[[ DATA FOR THE TASK open ]]

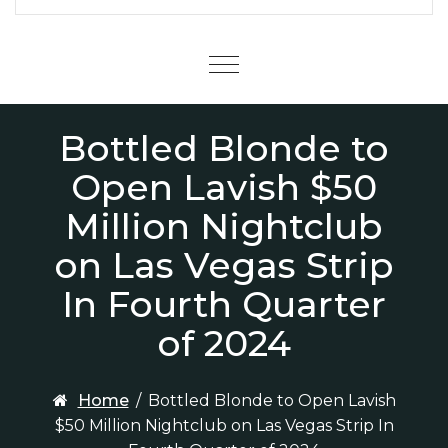
Menu
Bottled Blonde to
Open Lavish $50
Million Nightclub
on Las Vegas Strip
In Fourth Quarter
of 2024
Home
/
Bottled Blonde to Open Lavish
$50 Million Nightclub on Las Vegas Strip In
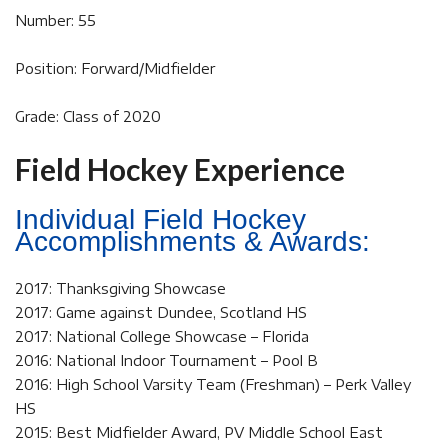
Number: 55
Position: Forward/Midfielder
Grade: Class of 2020
Field Hockey Experience
Individual Field Hockey
Accomplishments & Awards:
2017: Thanksgiving Showcase
2017: Game against Dundee, Scotland HS
2017: National College Showcase – Florida
2016: National Indoor Tournament – Pool B
2016: High School Varsity Team (Freshman) – Perk Valley
HS
2015: Best Midfielder Award, PV Middle School East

[[ DATA FOR THE TASK closed ]]

Output nothing but the lines from the one that contains "Grade: Class of 2020" through the final line of the entries above, exactly as they appear.

● ANSWER TO THIS PROBLEM
Grade: Class of 2020
Field Hockey Experience
Individual Field Hockey
Accomplishments & Awards:
2017: Thanksgiving Showcase
2017: Game against Dundee, Scotland HS
2017: National College Showcase – Florida
2016: National Indoor Tournament – Pool B
2016: High School Varsity Team (Freshman) – Perk Valley
HS
2015: Best Midfielder Award, PV Middle School East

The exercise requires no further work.